December 12, 2022
KUALA LUMPUR – Vegetables and seafood now cost more due to a drop in yield caused by the rainy season, and if the bad weather persists, prices are expected to soar even higher for the Chinese New Year period.
Federation of Vegetable Farmers Associations president Lim Ser Kwee said harvests had been dropping due to the wet northeast monsoon season.
“If it continues to rain for the next two weeks, surely the prices of vegetables will go up for Chinese New Year because our harvest suffers when there is heavy rainfall.
“Buyers from Singapore have also started coming here to buy vegetables in our markets as the school holidays have started over there, so there is less supply in the market,” he said when contacted yesterday.
Kuala Lumpur Vegetable Wholesalers’ Association president Wong Keng Fatt said the prices of vegetables had started increasing recently by between 10% and 20% but would rise if there were floods.
“The price has increased this week but it’s not the real increase yet.
“It will be more expensive in the coming weeks if the downpours continue.
“Also, if there are floods this month and next, then definitely the supply of vegetables will be affected, driving up prices for the Lunar New Year,” he said.
Wong said wholesale prices of vegetables had currently gone up, with sawi costing between RM5 and RM5.50 compared with about RM3 normally.
“The wholesale price for spinach is now between RM6 and RM6.50 compared with its usual RM2 or RM3,” he added.
“These are just wholesale prices, so retail prices will be higher.”
Seafood supplier North Ocean Holdings Sdn Bhd director Candice Goh said the price of fish had been increasing due to the weather, higher post-pandemic consumer demand, and the high cost of hiring foreign workers.
Large-scale gatherings such as weddings, company dinners and anniversaries after the country began the transition to Covid-19 endemicity have pushed up demand for seafood, which is also likely to cost more for the Chinese New Year.
Goh added that the change in weather patterns over the years had seen fishermen getting reduced catches.
“Years back, around September to October would have been the peak of the seafood season, but now it’s still raining and strong winds have affected both raw catch activities and migration of the fish.
“Another reason is the difficulty and high cost of getting foreign workers, especially skilful fishermen from overseas, mostly Thailand, due to our currency,” she said.
Goh said as the first-hand seller, her company only imposed an increment of between 3% and 8% to the second- or third-hand sellers.
“The second and third sellers could add on services, be it packaging, cleaning or logistics, and impose a higher cost to end users or hotels, restaurants, and catering industry,” she said.
Meanwhile, a founder of an organic farm in Melaka has managed to avoid raising prices over the past five years as he sells directly to end consumers.
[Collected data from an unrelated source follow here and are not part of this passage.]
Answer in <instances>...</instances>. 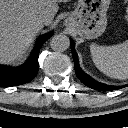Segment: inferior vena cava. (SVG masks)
<instances>
[{"mask_svg":"<svg viewBox=\"0 0 128 128\" xmlns=\"http://www.w3.org/2000/svg\"><path fill=\"white\" fill-rule=\"evenodd\" d=\"M39 20L46 23L49 20V13L47 10H42L39 14Z\"/></svg>","mask_w":128,"mask_h":128,"instance_id":"obj_1","label":"inferior vena cava"}]
</instances>
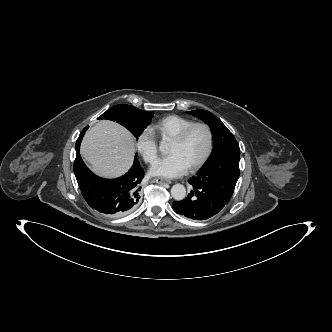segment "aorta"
<instances>
[{"label":"aorta","mask_w":332,"mask_h":332,"mask_svg":"<svg viewBox=\"0 0 332 332\" xmlns=\"http://www.w3.org/2000/svg\"><path fill=\"white\" fill-rule=\"evenodd\" d=\"M164 143L160 144V149H164ZM171 195L176 201H181L186 196V188L182 184H175L171 188Z\"/></svg>","instance_id":"obj_1"}]
</instances>
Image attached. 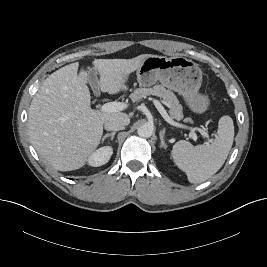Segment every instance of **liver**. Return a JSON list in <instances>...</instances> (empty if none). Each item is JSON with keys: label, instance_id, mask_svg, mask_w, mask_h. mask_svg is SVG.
<instances>
[{"label": "liver", "instance_id": "obj_1", "mask_svg": "<svg viewBox=\"0 0 267 267\" xmlns=\"http://www.w3.org/2000/svg\"><path fill=\"white\" fill-rule=\"evenodd\" d=\"M147 55L132 59H97L102 92L117 94L126 88L127 77ZM79 63L66 65L48 76L33 97L28 113V132L38 154L58 171L85 165L98 147L103 125L111 118L130 119L122 112L91 109L86 74L78 75Z\"/></svg>", "mask_w": 267, "mask_h": 267}]
</instances>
Kenn Wai, who runs Agro Bright Farm, said distributors were the main cause of the rising prices of vegetables.
“Farmers don’t easily get to sell at a higher price, it is the distributors who control the market price.
“That’s why my farm and a few of my farmer friends don’t sell to the distributors, we sell directly to the end consumers and educate them on who the farmers growing their food are,” he said.
Nonetheless, Wai foresees that it would eventually be inevitable for him to charge more.
“The import materials and labour fees are getting higher and higher,” he said.
Consumers’ Association of Penang education officer NV Subbarow said the prices were high as they were fixed by the middlemen.
He urged the government to haul up unscrupulous sellers to court and give them a hefty fine if they overcharged customers.
He also suggested the government’s enforcement team set up more complaint booths at markets.
“No more middlemen; it’s time for government agencies to act,” he said.